Plus d'un an après son installation dans les bureaux du Green Office® de Meudon (Hauts-de-Seine), la société Steria dresse un bilan plutôt positif, et fait notamment état de gains importants en matière de consommation et de dépenses d'énergie. Explications avec François Pacoureau, directeur des achats et des services généraux de la SSII.
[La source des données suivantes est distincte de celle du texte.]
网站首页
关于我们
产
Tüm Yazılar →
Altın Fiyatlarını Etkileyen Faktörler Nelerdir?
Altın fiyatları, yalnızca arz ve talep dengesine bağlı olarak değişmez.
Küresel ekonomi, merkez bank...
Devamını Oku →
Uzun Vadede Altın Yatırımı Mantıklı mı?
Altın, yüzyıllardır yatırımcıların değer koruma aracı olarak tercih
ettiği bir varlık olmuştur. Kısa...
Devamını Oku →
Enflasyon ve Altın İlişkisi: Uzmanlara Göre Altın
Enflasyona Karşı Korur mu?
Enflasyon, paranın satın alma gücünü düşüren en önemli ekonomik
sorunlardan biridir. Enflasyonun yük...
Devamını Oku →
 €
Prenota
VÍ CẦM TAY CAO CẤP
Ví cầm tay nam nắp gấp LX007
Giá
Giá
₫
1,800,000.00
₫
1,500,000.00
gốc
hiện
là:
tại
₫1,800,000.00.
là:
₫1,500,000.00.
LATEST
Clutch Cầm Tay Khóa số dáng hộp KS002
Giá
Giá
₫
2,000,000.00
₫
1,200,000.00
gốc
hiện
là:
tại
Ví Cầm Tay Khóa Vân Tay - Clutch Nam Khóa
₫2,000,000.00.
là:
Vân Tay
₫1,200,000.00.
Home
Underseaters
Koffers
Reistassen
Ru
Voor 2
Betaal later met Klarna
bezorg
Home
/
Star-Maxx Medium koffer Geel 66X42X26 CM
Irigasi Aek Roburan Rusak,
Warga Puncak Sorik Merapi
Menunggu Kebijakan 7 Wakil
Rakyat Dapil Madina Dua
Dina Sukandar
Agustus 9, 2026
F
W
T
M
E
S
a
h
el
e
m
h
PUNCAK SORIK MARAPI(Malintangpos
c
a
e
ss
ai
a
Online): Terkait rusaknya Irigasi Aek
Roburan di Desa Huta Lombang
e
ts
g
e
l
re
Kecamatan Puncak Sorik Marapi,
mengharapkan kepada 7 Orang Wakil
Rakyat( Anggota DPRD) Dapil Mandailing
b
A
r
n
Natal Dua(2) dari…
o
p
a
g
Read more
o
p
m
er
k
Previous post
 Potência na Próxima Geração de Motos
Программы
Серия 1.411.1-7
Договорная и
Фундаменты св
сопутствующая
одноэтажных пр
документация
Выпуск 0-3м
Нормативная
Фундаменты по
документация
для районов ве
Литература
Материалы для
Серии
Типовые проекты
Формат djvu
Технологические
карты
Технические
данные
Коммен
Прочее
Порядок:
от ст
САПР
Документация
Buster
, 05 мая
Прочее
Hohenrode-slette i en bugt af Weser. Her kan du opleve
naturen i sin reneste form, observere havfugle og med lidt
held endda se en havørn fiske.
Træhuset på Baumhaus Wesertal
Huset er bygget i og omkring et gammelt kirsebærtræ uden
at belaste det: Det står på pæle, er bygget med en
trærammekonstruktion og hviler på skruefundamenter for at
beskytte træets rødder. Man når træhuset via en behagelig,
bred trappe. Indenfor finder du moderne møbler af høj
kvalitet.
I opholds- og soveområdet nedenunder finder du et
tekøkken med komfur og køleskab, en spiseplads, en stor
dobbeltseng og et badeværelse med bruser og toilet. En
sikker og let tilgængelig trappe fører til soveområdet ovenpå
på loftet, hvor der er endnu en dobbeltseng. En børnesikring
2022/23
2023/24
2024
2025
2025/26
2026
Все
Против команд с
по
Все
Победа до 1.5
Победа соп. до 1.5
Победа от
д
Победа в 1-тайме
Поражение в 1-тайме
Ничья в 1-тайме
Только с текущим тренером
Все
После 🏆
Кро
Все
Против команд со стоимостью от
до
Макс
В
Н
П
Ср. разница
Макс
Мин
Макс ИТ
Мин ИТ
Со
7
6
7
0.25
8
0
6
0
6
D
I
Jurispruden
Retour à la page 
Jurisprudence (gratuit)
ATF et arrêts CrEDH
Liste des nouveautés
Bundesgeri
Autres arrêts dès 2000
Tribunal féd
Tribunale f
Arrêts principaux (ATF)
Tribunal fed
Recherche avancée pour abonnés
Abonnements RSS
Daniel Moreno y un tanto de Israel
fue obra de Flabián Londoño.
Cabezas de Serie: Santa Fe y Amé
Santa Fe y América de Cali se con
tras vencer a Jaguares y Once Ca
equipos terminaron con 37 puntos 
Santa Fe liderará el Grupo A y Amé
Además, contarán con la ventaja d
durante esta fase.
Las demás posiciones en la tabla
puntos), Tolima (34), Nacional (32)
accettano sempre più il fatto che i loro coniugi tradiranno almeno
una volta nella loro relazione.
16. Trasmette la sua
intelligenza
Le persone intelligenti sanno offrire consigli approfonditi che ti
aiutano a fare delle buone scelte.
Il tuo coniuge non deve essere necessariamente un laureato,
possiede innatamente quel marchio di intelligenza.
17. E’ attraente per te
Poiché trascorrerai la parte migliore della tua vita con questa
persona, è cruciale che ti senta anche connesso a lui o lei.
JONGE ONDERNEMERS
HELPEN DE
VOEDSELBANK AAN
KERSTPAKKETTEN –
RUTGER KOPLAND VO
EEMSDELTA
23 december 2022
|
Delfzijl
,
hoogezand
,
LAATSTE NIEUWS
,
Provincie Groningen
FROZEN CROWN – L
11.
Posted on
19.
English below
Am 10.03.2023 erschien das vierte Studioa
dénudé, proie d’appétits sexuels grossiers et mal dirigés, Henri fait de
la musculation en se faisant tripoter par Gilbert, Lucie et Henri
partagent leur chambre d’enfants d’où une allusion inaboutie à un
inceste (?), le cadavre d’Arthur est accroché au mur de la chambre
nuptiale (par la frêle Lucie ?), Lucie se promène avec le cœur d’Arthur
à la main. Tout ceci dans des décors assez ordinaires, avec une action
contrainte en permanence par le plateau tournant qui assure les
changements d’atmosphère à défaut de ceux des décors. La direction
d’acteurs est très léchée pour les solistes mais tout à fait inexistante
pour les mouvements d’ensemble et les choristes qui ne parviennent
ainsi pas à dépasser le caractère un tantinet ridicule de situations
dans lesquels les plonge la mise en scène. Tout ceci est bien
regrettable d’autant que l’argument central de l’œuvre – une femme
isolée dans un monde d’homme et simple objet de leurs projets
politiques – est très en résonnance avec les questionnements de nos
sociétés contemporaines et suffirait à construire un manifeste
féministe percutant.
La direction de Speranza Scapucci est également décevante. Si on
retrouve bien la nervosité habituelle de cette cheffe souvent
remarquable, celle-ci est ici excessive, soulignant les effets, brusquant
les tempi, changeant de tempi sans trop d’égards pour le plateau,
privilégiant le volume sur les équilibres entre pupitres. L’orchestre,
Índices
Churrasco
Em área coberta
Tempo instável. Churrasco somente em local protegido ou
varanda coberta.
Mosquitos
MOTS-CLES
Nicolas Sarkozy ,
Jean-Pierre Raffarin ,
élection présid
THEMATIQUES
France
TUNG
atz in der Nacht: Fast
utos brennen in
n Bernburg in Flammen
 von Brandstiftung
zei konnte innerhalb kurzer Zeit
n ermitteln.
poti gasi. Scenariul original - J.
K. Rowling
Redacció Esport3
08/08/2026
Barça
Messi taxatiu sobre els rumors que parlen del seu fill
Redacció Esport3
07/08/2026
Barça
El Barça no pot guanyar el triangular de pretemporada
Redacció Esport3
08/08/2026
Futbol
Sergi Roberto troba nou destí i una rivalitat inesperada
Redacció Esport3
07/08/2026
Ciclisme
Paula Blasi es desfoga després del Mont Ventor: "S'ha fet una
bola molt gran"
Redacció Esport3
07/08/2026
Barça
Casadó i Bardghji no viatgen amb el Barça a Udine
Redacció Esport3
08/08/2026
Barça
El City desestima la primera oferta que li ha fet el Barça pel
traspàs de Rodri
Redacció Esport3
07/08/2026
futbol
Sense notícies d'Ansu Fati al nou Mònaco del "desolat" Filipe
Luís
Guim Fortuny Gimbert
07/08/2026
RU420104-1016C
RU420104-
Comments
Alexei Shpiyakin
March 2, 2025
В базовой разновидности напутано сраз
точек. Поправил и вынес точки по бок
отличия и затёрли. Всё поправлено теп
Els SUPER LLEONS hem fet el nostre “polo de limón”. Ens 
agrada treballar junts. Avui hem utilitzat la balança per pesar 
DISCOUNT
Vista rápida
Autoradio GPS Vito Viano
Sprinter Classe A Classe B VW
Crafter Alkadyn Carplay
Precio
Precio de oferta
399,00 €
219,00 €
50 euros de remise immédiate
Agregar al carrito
"Un an après, l'ambition est au rendez-vous", nous confie François Pacoureau, directeur des achats et des services généraux de Steria, société de services informatiques, qui a déménagé ses locaux d'Issy-les-Moulineaux à Meudon à l'été 2011.

 

Le groupe qui cherchait des locaux situés dans la banlieue sud-ouest de Paris - pour le confort de ses collaborateurs - ainsi qu'un bâtiment vertueux en matière de développement durable, a porté son choix sur Green Office®, un des premiers bâtiments tertiaires à énergie positive de France. "Nous avons été séduits par la qualité de l'aménagement intérieur, par les spécificités techniques du bâtiment. C'est pourquoi nous avons signé un contrat de performance énergétique (CPE) avec l'exploitant de l'immeuble, qui nous garantit des consommations d'énergie sur neuf usages (chauffage, éclairage, ventilation, rafraîchissement, utilities, parkings, bureautique, ascenseurs, brasseurs)", souligne François Pacoureau.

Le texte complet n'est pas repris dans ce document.